Attention on Multiword Expressions: A Multilingual Study of BERT-based Models with Regard to Idiomaticity and Microsyntax

TL;DR

The paper investigates how fine-tuned BERT-based encoders allocate attention to two MWE types—idioms and microsyntactic units—across six Indo-European languages. By analyzing layer-wise attention in pre-trained and task-tuned models on syntactic (DepRel, POS) and semantic (NER, Topic) tasks, it reveals distinct patterns: semantic fine-tuning yields a more even cross-layer attention for idioms, while syntactic fine-tuning increases MSU attention in lower layers. The study contributes a multilingual dataset and trained models, showing cross-language and cross-task variations in attention that reflect linguistic properties of MWEs. These findings advance understanding of how transformer attention adapts to complex lexical and syntactic phenomena, with implications for multilingual MWE processing and evaluation.

Abstract

This study analyzes the attention patterns of fine-tuned encoder-only models based on the BERT architecture (BERT-based models) towards two distinct types of Multiword Expressions (MWEs): idioms and microsyntactic units (MSUs). Idioms present challenges in semantic non-compositionality, whereas MSUs demonstrate unconventional syntactic behavior that does not conform to standard grammatical categorizations. We aim to understand whether fine-tuning BERT-based models on specific tasks influences their attention to MWEs, and how this attention differs between semantic and syntactic tasks. We examine attention scores to MWEs in both pre-trained and fine-tuned BERT-based models. We utilize monolingual models and datasets in six Indo-European languages - English, German, Dutch, Polish, Russian, and Ukrainian. Our results show that fine-tuning significantly influences how models allocate attention to MWEs. Specifically, models fine-tuned on semantic tasks tend to distribute attention to idiomatic expressions more evenly across layers.

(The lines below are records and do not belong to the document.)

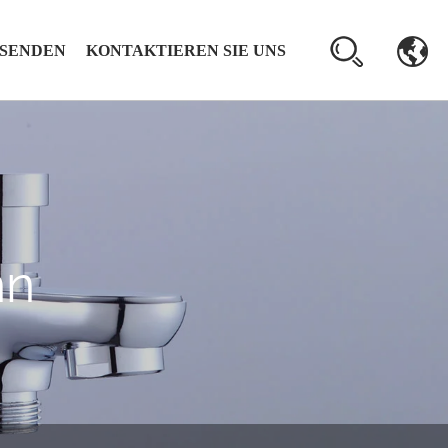
 SENDEN
KONTAKTIEREN SIE UNS
hn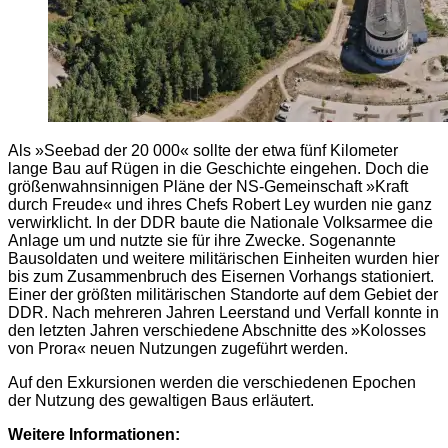
Als »Seebad der 20 000« sollte der etwa fünf Kilometer
lange Bau auf Rügen in die Geschichte eingehen. Doch die
größenwahnsinnigen Pläne der NS-Gemeinschaft »Kraft
durch Freude« und ihres Chefs Robert Ley wurden nie ganz
verwirklicht. In der DDR baute die Nationale Volksarmee die
Anlage um und nutzte sie für ihre Zwecke. Sogenannte
Bausoldaten und weitere militärischen Einheiten wurden hier
bis zum Zusammenbruch des Eisernen Vorhangs stationiert.
Einer der größten militärischen Standorte auf dem Gebiet der
DDR. Nach mehreren Jahren Leerstand und Verfall konnte in
den letzten Jahren verschiedene Abschnitte des »Kolosses
von Prora« neuen Nutzungen zugeführt werden.
Auf den Exkursionen werden die verschiedenen Epochen
der Nutzung des gewaltigen Baus erläutert.
Weitere Informationen: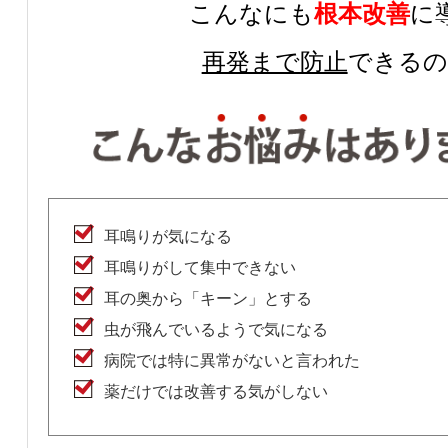
こんなにも
根本改善
に
再発まで防止
できるの
耳鳴りが気になる
耳鳴りがして集中できない
耳の奥から「キーン」とする
虫が飛んでいるようで気になる
病院では特に異常がないと言われた
薬だけでは改善する気がしない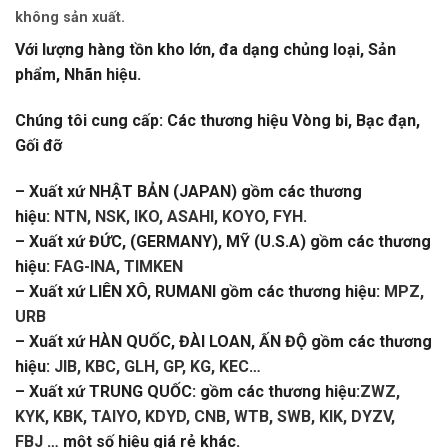
không sản xuất.
Với lượng hàng tồn kho lớn, đa dạng chủng loại, Sản
phẩm, Nhãn hiệu.
Chúng tôi cung cấp: Các thương hiệu Vòng bi, Bạc đạn,
Gối đỡ
– Xuất xứ NHẬT BẢN (JAPAN) gồm các thương
hiệu:
NTN, NSK, IKO, ASAHI, KOYO, FYH
.
– Xuất xứ ĐỨC, (GERMANY), MỸ (U.S.A) gồm các thương
hiệu:
FAG-INA, TIMKEN
– Xuất xứ LIÊN XÔ, RUMANI gồm các thương hiệu:
MPZ,
URB
– Xuất xứ HÀN QUỐC, ĐÀI LOAN, ẤN ĐỘ gồm các thương
hiệu:
JIB, KBC, GLH, GP, KG, KEC
…
– Xuất xứ TRUNG QUỐC: gồm các thương hiệu:
ZWZ,
KYK, KBK, TAIYO, KDYD, CNB, WTB, SWB, KIK, DYZV,
FBJ
… một số hiệu giá rẻ khác.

Models fine-tuned on syntactic tasks show an increase in attention to MSUs in the lower layers, corresponding with syntactic processing requirements.
Paper Structure (23 sections, 3 figures, 3 tables)

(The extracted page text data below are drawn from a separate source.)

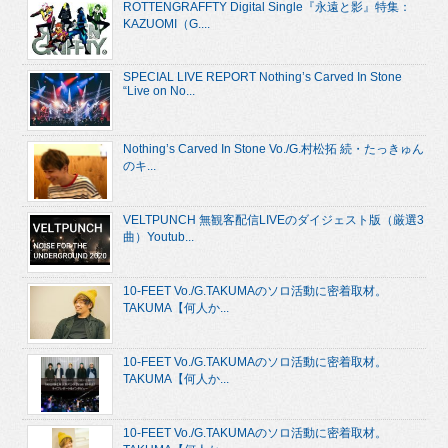
ROTTENGRAFFTY Digital Single『永遠と影』特集：
KAZUOMI（G....
SPECIAL LIVE REPORT Nothing’s Carved In Stone
“Live on No...
Nothing’s Carved In Stone Vo./G.村松拓 続・たっきゅん
のキ...
VELTPUNCH 無観客配信LIVEのダイジェスト版（厳選3
曲）Youtub...
10-FEET Vo./G.TAKUMAのソロ活動に密着取材。
TAKUMA【何人か...
10-FEET Vo./G.TAKUMAのソロ活動に密着取材。
TAKUMA【何人か...
10-FEET Vo./G.TAKUMAのソロ活動に密着取材。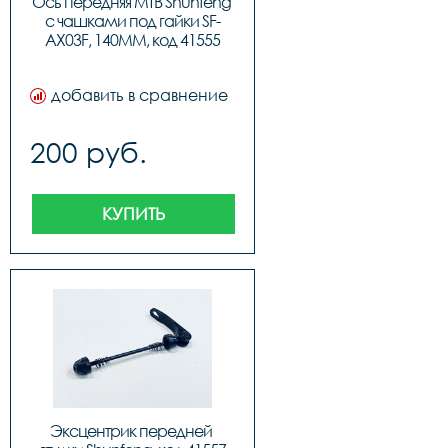
Ось передняя MTB Shunfeng 
с чашками под гайки SF-
AX03F, 140MM, код 41555
добавить в сравнение
200 руб.
КУПИТЬ
Эксцентрик передней 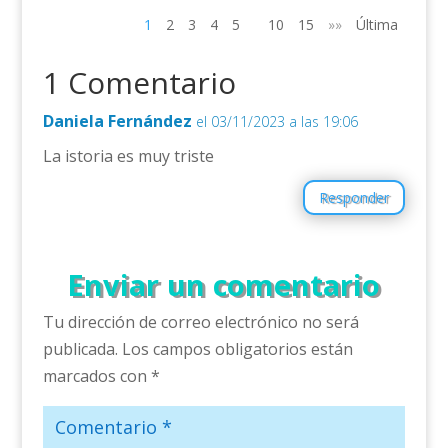
1
2
3
4
5
10
15
»»
Última
1 Comentario
Daniela Fernández
el 03/11/2023 a las 19:06
La istoria es muy triste
Responder
Enviar un comentario
Tu dirección de correo electrónico no será
publicada.
Los campos obligatorios están
marcados con
*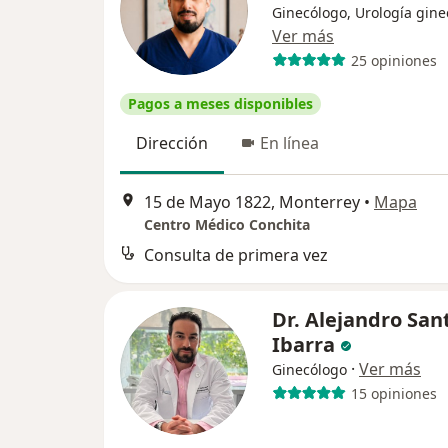
Ginecólogo, Urología gine
Ver más
25 opiniones
Pagos a meses disponibles
Dirección
En línea
15 de Mayo 1822, Monterrey
•
Mapa
Centro Médico Conchita
Consulta de primera vez
Dr. Alejandro San
Ibarra
·
Ver más
Ginecólogo
15 opiniones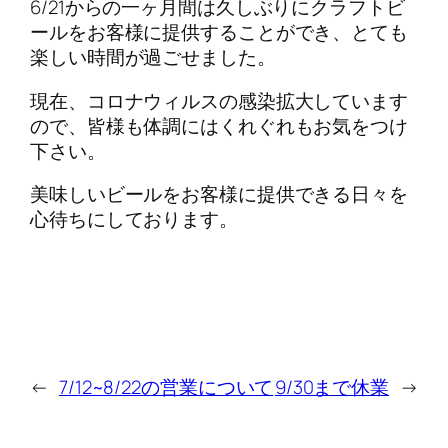
6/21からの一ヶ月間は久しぶりにクラフトビ
ールをお客様に提供することができ、とても
楽しい時間が過ごせました。
現在、コロナウィルスの感染拡大しています
ので、皆様も体調にはくれぐれもお気をつけ
下さい。
美味しいビールをお客様に提供できる日々を
心待ちにしております。
←
7/12~8/22の営業について
9/30まで休業
→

This paper contains 23 sections, 3 figures, 3 tables.

Figures (3)

  • Figure 1: Layer-wise attention distribution in BERT-based models for idioms and microsyntactic units (MSUs). Results shown for English (EN) and Ukrainian (UK). Models fine-tuned on syntactic tasks (Dependency Relation Classification -- DepRel, Part-of-Speech Tagging -- POS) are on the left, and semantic tasks (Named Entity Recognition -- NER, Topic Classification -- Topic) are on the right. The y-axis shows the percentage of attention scores directed from other sentence tokens towards Multiword Expressions, with higher percentages indicating stronger attention focus.
  • Figure 2: Layer-wise attention distribution within Multiword Expressions (MWEs) in German (DE), Dutch (NL), and Russian (RU) BERT-based models. The graphs show attention distribution within tokens of idioms and microsyntactic units (MSUs), comparing pre-trained models with those fine-tuned on syntactic tasks (Dependency Relation Classification -- DepRel, Part-of-Speech Tagging -- POS) and semantic tasks (Named Entity Recognition -- NER, Topic Classification -- Topic). The y-axis represents the percentage of attention between tokens within the same MWE.
  • Figure 3: Differences in Attention Patterns for Idioms and Microsyntactic Units (MSUs) in Russian. The bars show layer-wise changes in attention percentage after fine-tuning on syntactic tasks (Dependency Relation Classification – DepRel, Part-of-Speech Tagging – POS) and semantic tasks (Named Entity Recognition – NER, Topic Classification – Topic). Positive values indicate increased attention and negative values show decreased attention compared to the pre-trained model.